SMART operates through logic gates, in which binding vectors and activation occur on the cell surface at a preprogrammed site only, dependent on certain conditions. Its homing device—the two molecular reference points—are antigens: proteins or receptors in close proximity. When these two, specific antigens are detected by SMART, they autonomously trigger the activation of split inteins. The inteins switch on and ligate or join the protein back together to form a new, functional protein able to perform a new function.

Girum Erkalo, graduate student in the Muir Lab and co-author on the Nature paper.

Photo by the Department of Chemistry

“Interleukin-1β can be an effective treatment for cancer, for example,” said co-author Girum Erkalo, a rising fourth-year graduate student in the Muir Lab. “But you have to use a higher dose to get it to where it has to go, and then it just goes crazy and you can get all sorts of side effects.
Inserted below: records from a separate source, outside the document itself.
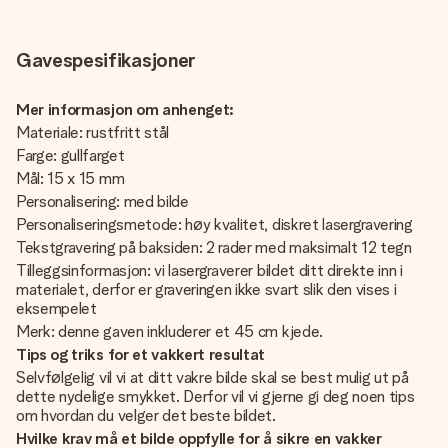
Gavespesifikasjoner
Mer informasjon om anhenget:
Materiale: rustfritt stål
Farge: gullfarget
Mål: 15 x 15 mm
Personalisering: med bilde
Personaliseringsmetode: høy kvalitet, diskret lasergravering
Tekstgravering på baksiden: 2 rader med maksimalt 12 tegn
Tilleggsinformasjon: vi lasergraverer bildet ditt direkte inn i
materialet, derfor er graveringen ikke svart slik den vises i
eksempelet
Merk: denne gaven inkluderer et 45 cm kjede.
Tips og triks for et vakkert resultat
Selvfølgelig vil vi at ditt vakre bilde skal se best mulig ut på
dette nydelige smykket. Derfor vil vi gjerne gi deg noen tips
om hvordan du velger det beste bildet.
Hvilke krav må et bilde oppfylle for å sikre en vakker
“What we do is split it in two, and now that protein is non-functional. Then, when they detect those two receptors on the cell surface—and only when they detect them—they turn on and ligate this thing back together into a functional protein.

“This way, if we’re making it right there in that microenvironment, we can access something that has previously been inaccessible.”

The new protein can be a delivery system or loading dock for therapeutics, or serve as a biological tool to study the cell at that particular site, or it can be a drug itself.

The lab is already pursuing a number of investigations related to the SMART platform, which could power next-generation tools in synthetic biology, cell targeting, and microenvironment micromapping.

Funding for this research was provided by the National Institutes of Health and the Ludwig Princeton Branch of Ludwig Cancer Research.